Lo scopo di società come il Champasak è quello di far crescere i giovani giocatori tenendoli con loro in modo ricattatorio, metterli sotto contratto quando sono maggiorenni e quando possono quindi essere legalmente trasferiti ad altre società, e poi venderli cercando di generare un profitto. Anthony Baffoe, segretario della FIFPro in Ghana, ha definito le attività di società come il Champsak “traffico di minori”:
Avvicinano giovani calciatori africani e li persuadono con storie di un futuro dorato. In realtà non fanno assolutamente nulla che sia di beneficio per i calciatori. Non offrono allenamento serio, non offrono educazione e non si prendono cura di loro.
I calciatori trovati e aiutati dalla FIFPro sono stati riportati in Liberia dopo che il Champasak – su pressione della FIFA – li aveva portati in Ghana, ad Accra, dove erano finiti in un campo profughi. In Liberia, dove sono arrivati grazie a un viaggio pagato dalla FIFPro, in molti hanno trovato una situazione piuttosto difficile: alcune famiglie non volevano che tornassero prima di aver trovato un lavoro, altre si erano indebitate pesantemente per pagare il loro viaggio in Laos e speravano di far fruttare l’investimento. I sei giocatori che hanno deciso di restare in Laos, ha spiegato la FIFPro, lo hanno fatto per l’insistenza delle loro famiglie.

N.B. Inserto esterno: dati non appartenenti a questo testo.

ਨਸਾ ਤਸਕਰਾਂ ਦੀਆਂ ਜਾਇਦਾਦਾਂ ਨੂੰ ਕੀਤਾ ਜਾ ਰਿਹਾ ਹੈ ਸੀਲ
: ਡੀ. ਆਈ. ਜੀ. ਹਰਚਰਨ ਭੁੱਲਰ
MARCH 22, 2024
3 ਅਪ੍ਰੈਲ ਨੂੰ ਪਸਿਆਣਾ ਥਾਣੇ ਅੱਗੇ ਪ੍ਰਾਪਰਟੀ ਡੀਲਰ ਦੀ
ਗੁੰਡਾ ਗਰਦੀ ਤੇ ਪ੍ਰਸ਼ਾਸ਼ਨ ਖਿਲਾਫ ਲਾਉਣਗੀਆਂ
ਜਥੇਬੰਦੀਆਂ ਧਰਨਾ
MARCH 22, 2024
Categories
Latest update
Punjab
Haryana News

I regolamenti della FIFA sui trasferimenti dei calciatori vietano ogni trasferimento di persone minorenni al di fuori del loro stato di nascita, ma i dati raccolti dalla ONG Culture Foot Solidaire dicono che ogni anno circa 15.000 adolescenti africani, tra cui molti minorenni, sono messi sotto contratto da società non africane. Spesso le situazioni legate al traffico di calciatori minorenni sono molto peggiori di quelle dei ragazzi aiutati in Laos: in molti casi le loro famiglie pagano diverse migliaia di dollari a fasulli agenti sportivi che promettono di portare i ragazzi a sostenere provini per grandi squadre europee. I provini spesso non esistono neppure e i ragazzi finiscono in strada. Anche se in modo meno grave, anche il Barcellona ha nel passato violato la regola che vieta il trasferimento dei calciatori minorenni, ricevendo una dura punizione da parte della FIFA.